Saved data entries:
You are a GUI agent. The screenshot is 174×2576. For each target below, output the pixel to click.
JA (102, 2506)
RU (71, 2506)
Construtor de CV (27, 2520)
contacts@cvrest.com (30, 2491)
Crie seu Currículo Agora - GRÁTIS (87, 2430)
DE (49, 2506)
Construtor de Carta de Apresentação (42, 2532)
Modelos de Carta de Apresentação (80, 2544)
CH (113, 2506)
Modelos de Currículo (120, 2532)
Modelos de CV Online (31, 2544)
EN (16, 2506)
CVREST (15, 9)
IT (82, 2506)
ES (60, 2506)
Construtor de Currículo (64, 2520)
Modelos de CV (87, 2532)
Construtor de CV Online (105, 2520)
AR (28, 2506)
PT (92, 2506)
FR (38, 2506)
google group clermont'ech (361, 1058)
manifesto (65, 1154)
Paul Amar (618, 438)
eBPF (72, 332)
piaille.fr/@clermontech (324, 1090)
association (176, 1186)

--

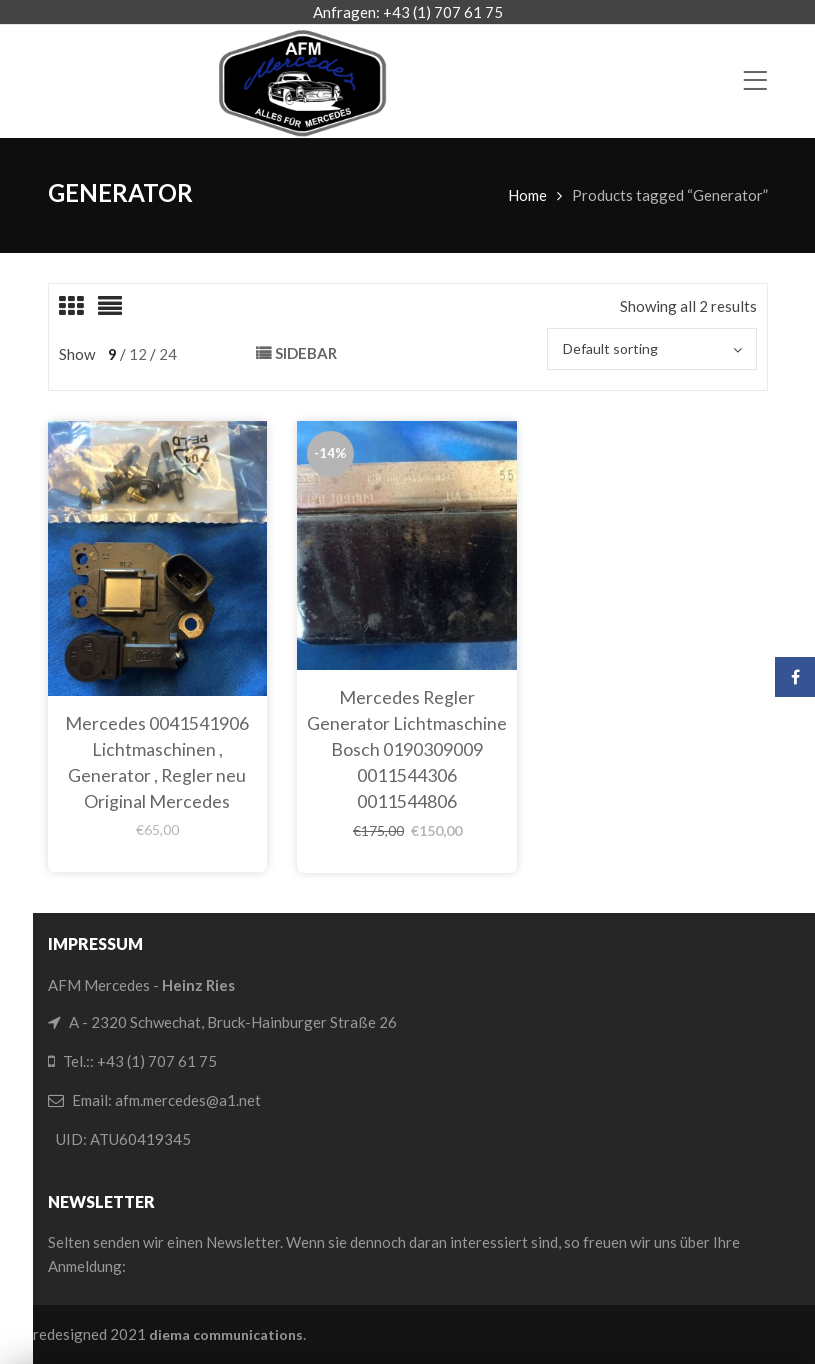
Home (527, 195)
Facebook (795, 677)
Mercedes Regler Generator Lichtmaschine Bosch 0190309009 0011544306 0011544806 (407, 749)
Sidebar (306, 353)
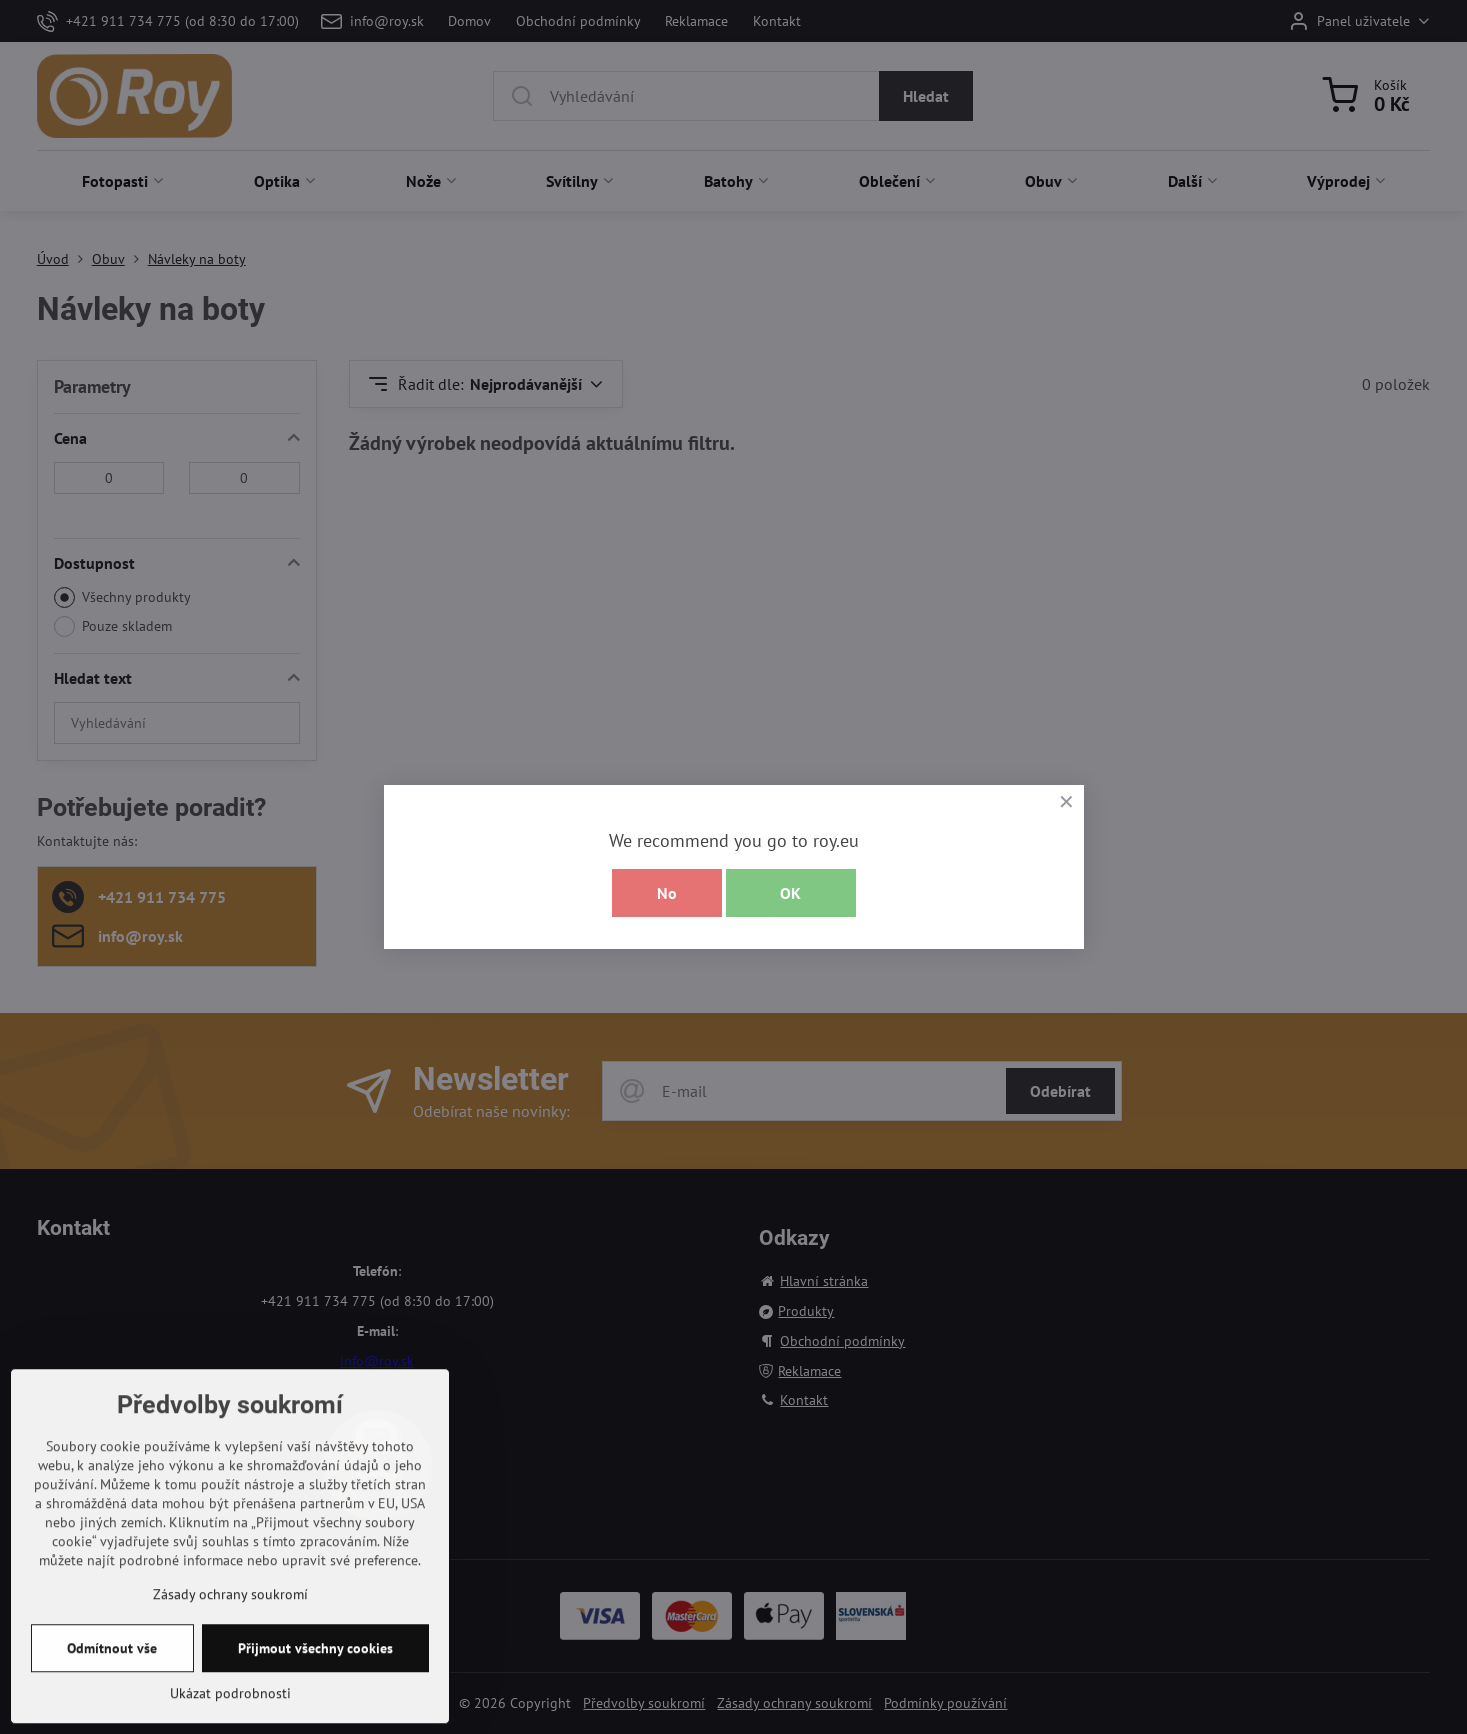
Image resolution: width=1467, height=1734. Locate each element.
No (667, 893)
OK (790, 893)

## [DIRECTIONS FOR THIS TASK]
Reproduce the entries above exactly, but only the lines between the line holding "Paul Amar (618, 438)" and the line holding "association (176, 1186)", inclusive.

## [RESULT OF THE EXERCISE]
Paul Amar (618, 438)
eBPF (72, 332)
piaille.fr/@clermontech (324, 1090)
association (176, 1186)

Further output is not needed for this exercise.